Çay, yağ, makyaj, çikolata lekeleri… Gün içinde fark etmeden üzerinize bulaşan lekeler artık kâbus olmaktan çıkıyor. Siemens iQ500 çamaşır makinesi ile stainRemoval teknolojisi devreye giriyor. Tek bir dokunuşla çay, yağ, kozmetik veya günlük hayatta karşılaştığınız diğer zor lekeler için özel programları aktif edebilirsiniz. 

Siemens Home Connect uygulaması sayesinde daha fazla leke türünü ve bunlar için geliştirilmiş özel programları keşfetmek de mümkün. Yani sadece “lekeyi çıkar” demekle kalmıyor, sizin için en doğru yıkama programını da otomatik olarak öneriyor. Böylece hem lekelerle uğraşmak zorunda kalmıyor hem de giysilerinizin ömrünü koruyorsunuz. 

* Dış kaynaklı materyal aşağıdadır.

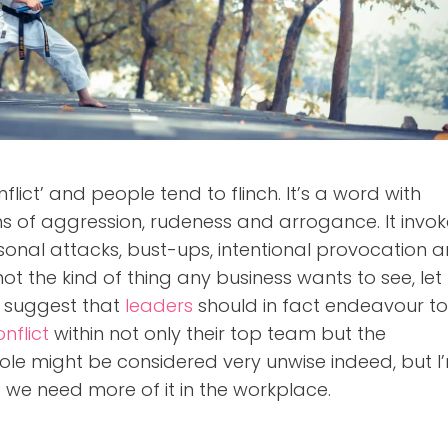
lict’ and people tend to flinch. It’s a word with
s of aggression, rudeness and arrogance. It invok
ersonal attacks, bust-ups, intentional provocation 
not the kind of thing any business wants to see, let
o suggest that
leaders
should in fact endeavour t
nflict
within not only their top team but the
ole might be considered very unwise indeed, but I
 we need more of it in the workplace.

Artık çocuğunuza yemek yedirirken dökülen yemek lekeleri, kahve kazaları ya da mutfakta sıçrayan yağ lekeleri sizi endişelendirmiyor. stainRemoval, günlük hayatın getirdiği küçük sürprizlere karşı en güvenilir yardımcınız oluyor. 

Siemens iQ500 çamaşır ve kurutma makineleri, artık sadece kıyafetlerinizi temizleyen makineler değil; size zaman, konfor ve güven veren akıllı iş ortaklarınızdır. Ütüye harcadığınız vakti kendinize ayırın, lekelerle uğraşmayı unutun ve teknolojinin yaşam alanınıza uyumunun keyfini yaşayın.

*Bu yazı Siemens’in katkılarıyla hazırlanmıştır.